2. A muffler for an engine according to claim 1, wherein the communication control means comprises a communication control valve, which is kept closed until the pressure in the exhaust pipe upstream of the enlarged chamber reaches the threshold value, to close the upstream side communicating passage, and which is opened when pressure in the exhaust pipe upstream of the enlarged chamber reaches the threshold value to open the upstream side communicating passage.

3. A muffler for an engine according to claim 2, wherein the communication control valve comprises a valve, of a pressure driven type, which is opened by the pressure in the exhaust pipe upstream of the enlarged chamber.

4. A muffler for an engine according to claim 1, wherein the upstream side communicating passage is defined by a communicating port formed on the wall of the exhaust pipe positioned in the exhaust gas chamber and upstream of the enlarged chamber.

5. A muffler for an engine according to claim 1, wherein the downstream side communicating passage is defined by a branch pipe which branches off and extends from the exhaust pipe downstream of the enlarged chamber and opens into the exhaust gas chamber.

6. A muffler for an engine according to claim 5, wherein the branch pipe branches off and extends from the exhaust pipe outside the exhaust gas chamber and downstream of the enlarged chamber and opens onto an external wall surface of the casing.

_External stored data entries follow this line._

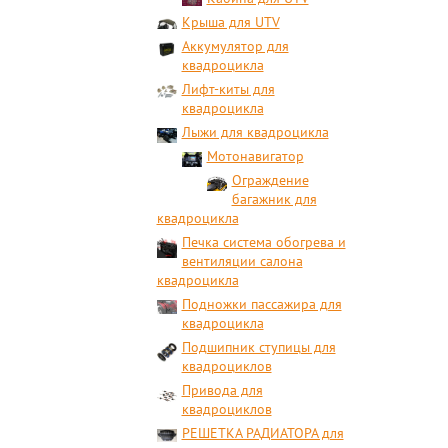
Крыша для UTV
Аккумулятор для
квадроцикла
Лифт-киты для
квадроцикла
Лыжи для квадроцикла
Мотонавигатор
Ограждение
багажник для
квадроцикла
Печка система обогрева и
вентиляции салона
квадроцикла
Подножки пассажира для
квадроцикла
Подшипник ступицы для
квадроциклов
Привода для
квадроциклов
РЕШЕТКА РАДИАТОРА для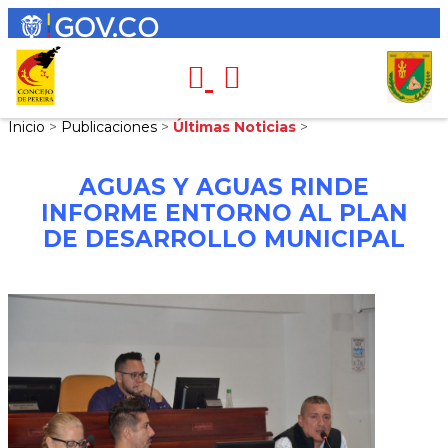
Inicio
>
Publicaciones
>
Últimas Noticias
>
AGUAS Y AGUAS RINDE
INFORME ENTORNO AL PLAN
DE DESARROLLO MUNICIPAL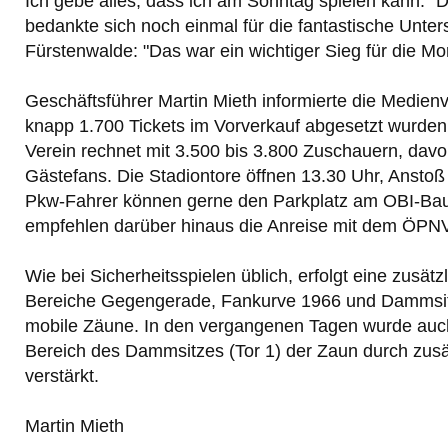
Ich gebe alles, dass ich am Sonntag spielen kann.“ D
bedankte sich noch einmal für die fantastische Unter
Fürstenwalde: "Das war ein wichtiger Sieg für die Mor
Geschäftsführer Martin Mieth informierte die Medienv
knapp 1.700 Tickets im Vorverkauf abgesetzt wurden
Verein rechnet mit 3.500 bis 3.800 Zuschauern, dav
Gästefans. Die Stadiontore öffnen 13.30 Uhr, Anstoß 
Pkw-Fahrer können gerne den Parkplatz am OBI-Bau
empfehlen darüber hinaus die Anreise mit dem ÖPNV
Wie bei Sicherheitsspielen üblich, erfolgt eine zusät
Bereiche Gegengerade, Fankurve 1966 und Dammsit
mobile Zäune. In den vergangenen Tagen wurde auc
Bereich des Dammsitzes (Tor 1) der Zaun durch zusä
verstärkt.
Martin Mieth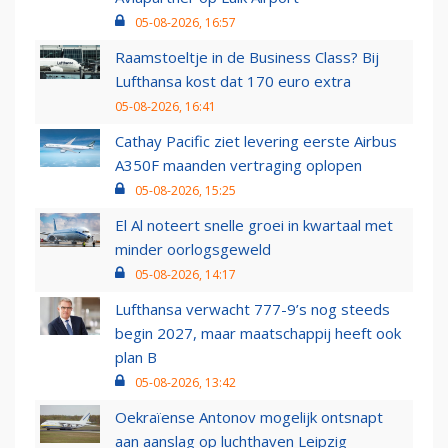
05-08-2026, 16:57
Raamstoeltje in de Business Class? Bij
Lufthansa kost dat 170 euro extra
05-08-2026, 16:41
Cathay Pacific ziet levering eerste Airbus
A350F maanden vertraging oplopen
05-08-2026, 15:25
El Al noteert snelle groei in kwartaal met
minder oorlogsgeweld
05-08-2026, 14:17
Lufthansa verwacht 777-9’s nog steeds
begin 2027, maar maatschappij heeft ook
plan B
05-08-2026, 13:42
Oekraïense Antonov mogelijk ontsnapt
aan aanslag op luchthaven Leipzig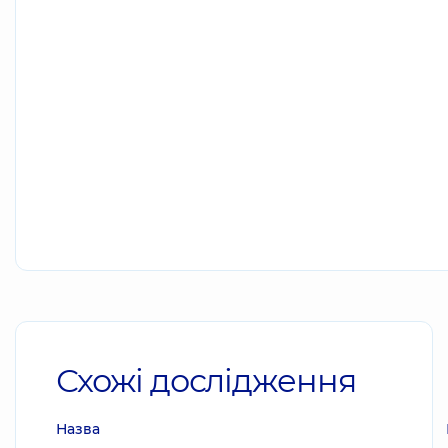
Схожі дослідження
Назва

7. A muffler for an engine according to claim 5, wherein the exhaust gas chamber acts as a resonance chamber when the upstream side communicating passage is closed, and wherein dimensions of the branch pipe are set to make the frequency of noise suppressed by the resonance effect of the exhaust gas chamber coincide with a predetermined target frequency.

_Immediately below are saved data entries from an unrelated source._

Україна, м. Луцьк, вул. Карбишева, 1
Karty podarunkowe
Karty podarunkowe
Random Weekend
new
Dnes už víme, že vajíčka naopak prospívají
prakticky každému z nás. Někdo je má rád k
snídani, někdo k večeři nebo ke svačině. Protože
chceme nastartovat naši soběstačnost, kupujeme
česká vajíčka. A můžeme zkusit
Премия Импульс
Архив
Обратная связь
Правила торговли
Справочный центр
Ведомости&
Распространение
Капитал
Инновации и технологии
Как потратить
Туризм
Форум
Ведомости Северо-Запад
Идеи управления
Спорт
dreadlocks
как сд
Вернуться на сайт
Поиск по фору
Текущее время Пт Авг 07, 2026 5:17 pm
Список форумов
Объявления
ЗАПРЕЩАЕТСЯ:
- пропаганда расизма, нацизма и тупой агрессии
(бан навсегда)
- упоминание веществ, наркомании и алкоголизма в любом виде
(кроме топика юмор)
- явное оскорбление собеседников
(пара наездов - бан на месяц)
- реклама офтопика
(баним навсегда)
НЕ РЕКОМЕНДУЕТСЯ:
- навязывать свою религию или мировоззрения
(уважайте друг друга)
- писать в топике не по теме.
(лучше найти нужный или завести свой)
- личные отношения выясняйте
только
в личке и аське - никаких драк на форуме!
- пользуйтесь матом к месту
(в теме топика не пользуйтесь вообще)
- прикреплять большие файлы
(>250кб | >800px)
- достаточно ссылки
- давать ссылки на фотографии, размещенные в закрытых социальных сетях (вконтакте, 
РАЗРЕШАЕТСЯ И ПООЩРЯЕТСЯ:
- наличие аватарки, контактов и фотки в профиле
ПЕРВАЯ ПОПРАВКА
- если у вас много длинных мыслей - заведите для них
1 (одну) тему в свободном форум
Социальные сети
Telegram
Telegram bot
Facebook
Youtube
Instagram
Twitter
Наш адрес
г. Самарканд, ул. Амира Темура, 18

8. A muffler for an engine according to claim 5, wherein the upstream side communicating passage is defined by a communicating port formed on the wall of the exhaust pipe positioned in the exhaust gas chamber and upstream of the enlarged chamber, wherein the communication control means comprises a communication control valve, which is kept closed until the pressure in the exhaust pipe upstream of the enlarged chamber reaches the threshold value, to close the communicating port, and which is opened when pressure in the exhaust pipe upstream of the enlarged chamber reaches the threshold value to open the communicating port, and wherein when the communication control valve is opened, a flow of the exhaust gas is guided, by a valve body of the communication control valve, toward an opening of the branch pipe positioned the exhaust gas chamber side.

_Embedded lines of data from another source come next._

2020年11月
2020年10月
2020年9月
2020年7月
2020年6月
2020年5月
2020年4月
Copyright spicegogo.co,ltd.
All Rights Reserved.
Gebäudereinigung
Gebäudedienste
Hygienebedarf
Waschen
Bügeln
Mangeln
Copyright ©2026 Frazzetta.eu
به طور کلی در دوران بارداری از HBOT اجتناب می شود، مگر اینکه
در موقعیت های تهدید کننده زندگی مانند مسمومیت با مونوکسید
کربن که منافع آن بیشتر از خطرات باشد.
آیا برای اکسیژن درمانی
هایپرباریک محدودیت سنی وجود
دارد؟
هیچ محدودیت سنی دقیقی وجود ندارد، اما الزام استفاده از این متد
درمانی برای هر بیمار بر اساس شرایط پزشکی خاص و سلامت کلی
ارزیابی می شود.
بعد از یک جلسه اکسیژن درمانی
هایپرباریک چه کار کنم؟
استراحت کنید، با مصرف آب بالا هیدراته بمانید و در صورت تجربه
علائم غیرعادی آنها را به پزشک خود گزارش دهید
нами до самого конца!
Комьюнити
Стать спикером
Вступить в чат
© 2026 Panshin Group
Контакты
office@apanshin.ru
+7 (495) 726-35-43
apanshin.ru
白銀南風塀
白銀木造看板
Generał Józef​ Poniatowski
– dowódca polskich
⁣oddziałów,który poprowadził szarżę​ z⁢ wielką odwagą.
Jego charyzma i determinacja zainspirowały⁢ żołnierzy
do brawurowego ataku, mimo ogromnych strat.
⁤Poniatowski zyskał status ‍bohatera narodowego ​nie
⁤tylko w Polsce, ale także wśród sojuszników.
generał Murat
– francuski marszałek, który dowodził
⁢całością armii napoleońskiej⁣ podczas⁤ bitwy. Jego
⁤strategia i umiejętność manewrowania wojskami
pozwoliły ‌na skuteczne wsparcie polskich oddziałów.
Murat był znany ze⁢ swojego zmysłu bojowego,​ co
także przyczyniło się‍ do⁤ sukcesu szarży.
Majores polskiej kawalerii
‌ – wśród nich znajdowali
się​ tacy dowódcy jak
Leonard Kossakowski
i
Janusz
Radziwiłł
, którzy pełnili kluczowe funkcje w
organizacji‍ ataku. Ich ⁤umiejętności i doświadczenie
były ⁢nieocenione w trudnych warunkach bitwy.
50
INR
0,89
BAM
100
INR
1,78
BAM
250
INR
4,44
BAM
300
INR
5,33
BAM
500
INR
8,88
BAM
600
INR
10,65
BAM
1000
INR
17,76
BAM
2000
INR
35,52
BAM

9. A muffler for an engine according to claim 1, wherein the particulate filter is accommodated in the enlarged chamber, the particulate filter carrying thereon a NO_x catalyst, the NO_x catalyst storing therein NO_x contained in the inflowing exhaust gas when the air-fuel ratio of the inflowing exhaust gas is lean, and reducing NO_x stored therein to reduce an amount of NO_x stored therein when a reducing agent is contained in the inflowing exhaust gas and the air-fuel ratio of the inflowing exhaust gas is lowered.